The S&P 500 has a handful of tech stocks that remain sensitive to Fed hike expectations.

Given how tech stocks account for roughly 28% of the index’s value, the incoming CPI report could trigger volatility.

In a nutshell, tech stocks are pressured by higher interest rates because their value is based on earnings forecasted in the future.

  • The SPX500_m is likely to trade lower if the inflation numbers are hot and sticky.
  • Should the CPI report print below market forecasts, the SPX500_m may receive a boost higher.

US earnings season kicks off…

Third quarter earnings season kicks off on Friday 13th October, led by US banking giants JPMorgan, Citigroup, Wells Fargo and BlackRock. Investors will comb through the earnings for fresh insight into the health of US banks which can be used to gauge the health of the US economy.

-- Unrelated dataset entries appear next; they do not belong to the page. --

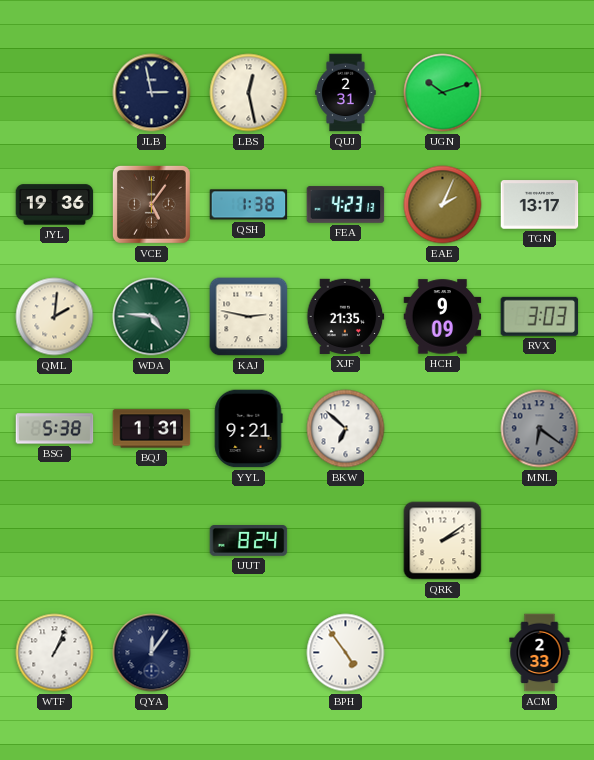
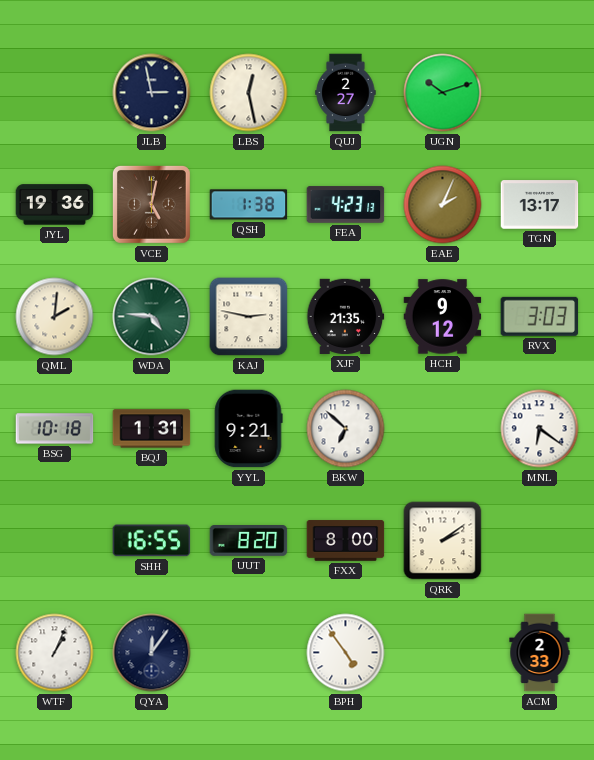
QUJ: 2:31 -> 2:27
VCE: 5:06 -> 5:02
HCH: 9:09 -> 9:12
BSG: 5:38 -> 10:18
MNL dial: grey -> white
SHH: none -> 16:55
UUT: 8:24 -> 8:20
FXX: none -> 8:00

When considering how financial stocks account for around 12.7% of the S&P 500, the market reaction to these big bank earnings on Friday is likely to impact the index.

  • The SPX500_m could push higher if the bank earnings exceed forecasts.
  • If the earnings disappoint, this could drag the SPX500_m lower

Conflicting technical signals 

The SPX500_m remains in a bearish trend on the daily charts as there have been consistently lower lows and lower highs. However, strong support can be found just above the 200-day SMA with the Relative Strength Index (RSI) flirting around oversold territory – suggesting a potential pullback down the road. These conflicting signals may keep the SPX500_m trapped within a range until a fresh fundamental catalyst triggers a breakout. In the meantime, support can be found at 4210 and resistance at 4332.

  • A solid breakout above 4332 could open a path towards 4410 where the 100-day SMA resides.
  • Should prices break below 4210, this could encourage a decline towards levels not seen since May at 4130.